Explicit chat exception
The explicit chat path keeps its own output behavior for now. The adaptive policy described here applies to the agentic execution and follow-up loops first, while legacy mode preserves the pre-existing executor behavior.
Delegation Contract
Delegation now resolves through a structured briefing contract instead of passing child prompts through unchanged.
Worker roles
Delegation supports:
autoresearcherimplementerverifiersynthesizer
If worker_role is omitted or set to auto, the runtime infers a role from the delegated request:
- read/search/investigate/audit-without-edits ->
researcher - review/check/test/validate/second-opinion ->
verifier - merge/combine/summarize predecessor outputs ->
synthesizer - everything else ->
implementer
Structured delegation brief
Every delegated target receives a brief with the same fields:
- objective
- resolved worker role
- parent task and current-step context
- scope in
- scope out
- known findings or evidence
- expected deliverable
- evidence requirements
- completion contract
The structured brief is used for:
- native child tasks
- orchestration-graph delegation
- ACP-targeted delegation
- external runtime delegation
Role enforcement
The resolved role is applied through the worker-role registry so the child inherits:
- execution expectations
- completion contract
- tool restrictions
- verifier-specific or researcher-specific behavior where applicable
Extraction-mode guardrails, fanout limits, and depth limits still apply on top of the role contract.
Verification Guidance
Verification is now nudged earlier in the turn loop.
Checklist reminders
task_list_create and task_list_update can append an immediate reminder directly to the tool result when:
- all implementation items are complete
- no verification item exists
- the current plan does not already provide verification coverage
- the task is not already on a verified path that covers verification explicitly
That reminder is returned in the same tool result envelope that the model sees.
Session reminder
The runtime still keeps the session-level verification nudge state and emits:
task_list_createdtask_list_updatedtask_list_verification_nudged
This remains the replayable source for renderer and restore paths.
Pre-finalization reminder
Before a task is allowed to wrap up, the executor can inject a pre-finalization reminder when required evidence is still missing, including:
- required test runs
- required execution-tool evidence
- required Playwright QA evidence
- pending verification checklist items
- later machine-checkable verification requirements implied by upcoming steps
The post-hoc verification runtime still remains the final enforcement path.

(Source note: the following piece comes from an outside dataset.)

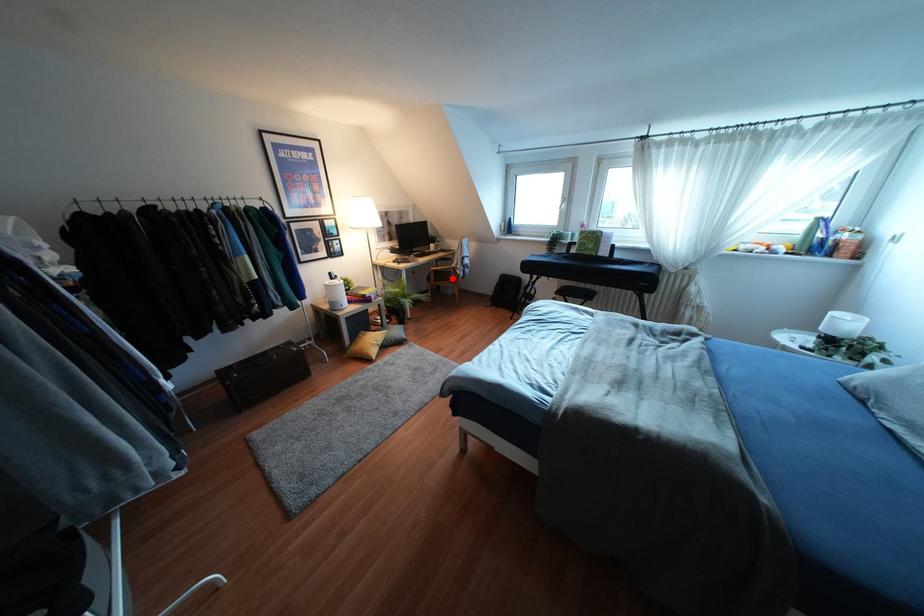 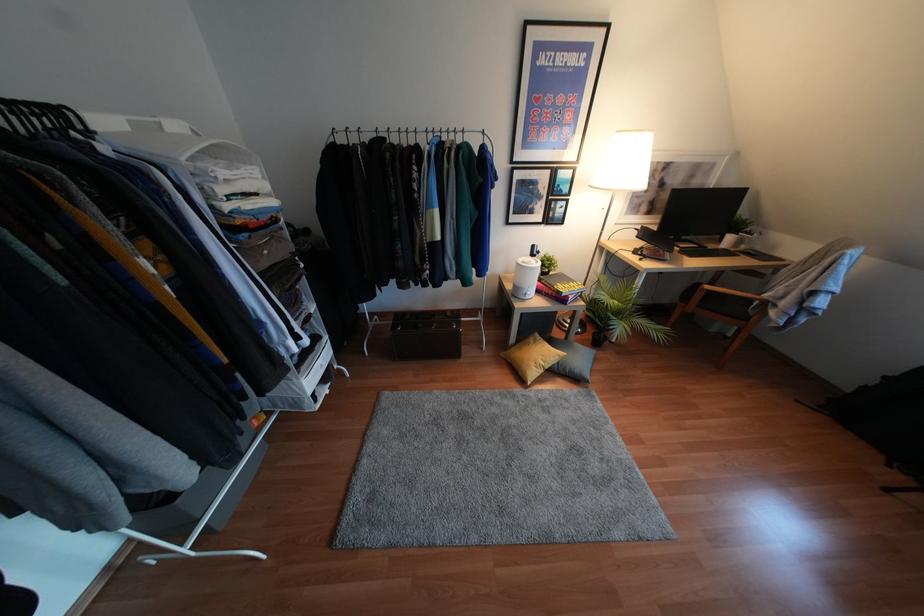 Question: I am providing you with two images of the same scene from different viewpoints. A red point is marked on the first image. Is the red point's position out of view in image 2?

Choices:
 (A) Yes
 (B) No

Answer: (B) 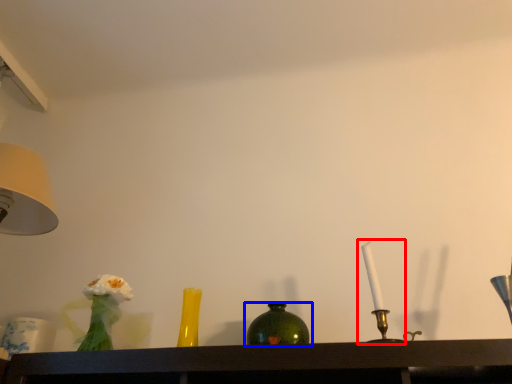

These reminders exist to steer the model earlier, not to replace the final gate.
Runtime Boundaries
The current split is:
SessionRuntimeowns session-state buckets, checklist state, recovery state, tool visibility/render caching, and snapshot restoreTaskExecutorowns bootstrap, planning, finalization, completion policy, and the execution prompt section cacheTurnKernelowns a single active turn
That keeps state ownership explicit while still letting planning, execution, follow-up, delegation, and verification share the same runtime concepts.